The brochure continues stating that "Properly reclaimed and memorialized, with a museum, genealogy center, meditative park, visitors center, reconstructed historic buildings and, especially the reclamation of the long-neglected and profoundly disrespected Burial Grounds for Negroes, this small area could become one of the most visited Heritage Tourism sites in the country."

The attempted rebellion led by Gabriel in 1800 is one of the most interesting episodes in United States history during the period of slavery. Gabriel was a literate African who had been contracted to work in Richmond from a plantation. He made contact with numerous Africans and developed an extensive plot to liberate plantations and to kidnap the Virginia governor of the time period.

This plot coincided with the Haitian Revolution which had a monumental impact on the United States by striking fear into the minds of the slave owners and the triumph of that struggle in 1803 led to the so-called "Louisiana Purchase", where the colonial power of France, after losing its most prosperous colony on the island of Hispaniola, sold its territories to the government in Washington.

Later in 1831, Nat Turner led a rebellion in Southhampton County that resulted in numerous deaths and a further intensification of the slave system designed to suppress African people. In 1859, the raid on Harper's Ferry by John Brown, Osborn Anderson and others has been cited as a significant signal of the coming Civil War between 1861-65.

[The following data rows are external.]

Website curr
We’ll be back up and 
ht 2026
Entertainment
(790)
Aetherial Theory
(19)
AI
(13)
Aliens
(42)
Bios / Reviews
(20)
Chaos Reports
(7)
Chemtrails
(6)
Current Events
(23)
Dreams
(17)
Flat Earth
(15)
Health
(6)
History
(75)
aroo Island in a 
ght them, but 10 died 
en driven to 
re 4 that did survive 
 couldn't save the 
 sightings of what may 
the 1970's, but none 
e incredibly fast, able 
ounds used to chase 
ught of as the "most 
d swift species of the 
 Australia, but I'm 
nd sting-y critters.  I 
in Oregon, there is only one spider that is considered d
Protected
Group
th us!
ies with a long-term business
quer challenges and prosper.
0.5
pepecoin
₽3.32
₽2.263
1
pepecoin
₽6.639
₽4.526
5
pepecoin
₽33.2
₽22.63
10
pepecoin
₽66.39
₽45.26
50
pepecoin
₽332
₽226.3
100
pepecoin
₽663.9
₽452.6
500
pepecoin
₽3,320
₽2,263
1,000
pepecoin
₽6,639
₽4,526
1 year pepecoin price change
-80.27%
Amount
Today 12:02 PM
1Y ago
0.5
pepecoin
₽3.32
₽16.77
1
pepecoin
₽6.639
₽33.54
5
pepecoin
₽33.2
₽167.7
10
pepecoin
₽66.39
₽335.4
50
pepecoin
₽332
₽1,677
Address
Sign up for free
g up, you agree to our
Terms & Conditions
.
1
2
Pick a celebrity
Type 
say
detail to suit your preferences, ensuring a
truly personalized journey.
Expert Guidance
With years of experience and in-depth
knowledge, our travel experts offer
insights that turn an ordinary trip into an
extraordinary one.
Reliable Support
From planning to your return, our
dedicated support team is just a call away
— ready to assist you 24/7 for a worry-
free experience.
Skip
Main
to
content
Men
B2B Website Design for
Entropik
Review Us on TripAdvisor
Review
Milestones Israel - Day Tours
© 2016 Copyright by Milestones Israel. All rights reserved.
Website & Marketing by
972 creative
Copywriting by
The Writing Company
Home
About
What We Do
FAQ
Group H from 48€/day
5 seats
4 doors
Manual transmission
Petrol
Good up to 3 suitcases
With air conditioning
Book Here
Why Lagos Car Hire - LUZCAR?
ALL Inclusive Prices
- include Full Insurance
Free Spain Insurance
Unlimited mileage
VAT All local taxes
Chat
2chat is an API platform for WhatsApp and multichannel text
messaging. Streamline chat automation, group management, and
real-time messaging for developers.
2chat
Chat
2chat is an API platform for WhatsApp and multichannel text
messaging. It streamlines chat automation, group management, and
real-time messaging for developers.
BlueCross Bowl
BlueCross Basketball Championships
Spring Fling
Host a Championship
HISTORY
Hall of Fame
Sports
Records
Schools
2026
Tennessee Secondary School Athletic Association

Re-writing History and the National Question

This conflict of emphasis on the part of Southern apologists for slavery and those who seek recognition for the centuries of free labor, reveals the class and national interests that have arose as a result of the economic history of the United States. There can be no real improvement in race relations or the resolution of the national question in the U.S. without the recognition of the horrors of slavery by the ruling class and the payment of reparations for the centuries of free labor.

In the 21st century with the election of the first African-American President Barack Obama, the U.S. has witnessed the rise of a new crop of racist and neo-fascist organizations. This resurgence of racism comes at a time when the U.S. is facing the worst economic crisis since the Great Depression.

The purpose of this rightward shift, which is supported and encouraged by the corporate media, is to further divide the working class along racial lines and to deflect attention away from the bank bailouts and other direct handouts to the capitalists. The corporate support for the so-called "Tea Party" is designed for the same purpose: to split off white workers from the struggles of the proletariat and to promote racism against African-Americans, Latinos/as, Asians, and other oppressed peoples.

Fighting this racism and other forms of bigotry can only be effectively carried out through international solidarity. White workers and the proletariat as a whole must unite to fight racism and anti-immigrant sentiment.

It is through such forms of solidarity that the working class and nationally oppressed movements can overcome these continuing attempts to divide the people and consequently weaken the struggle against racism, national oppression and the hegemony of international finance capital.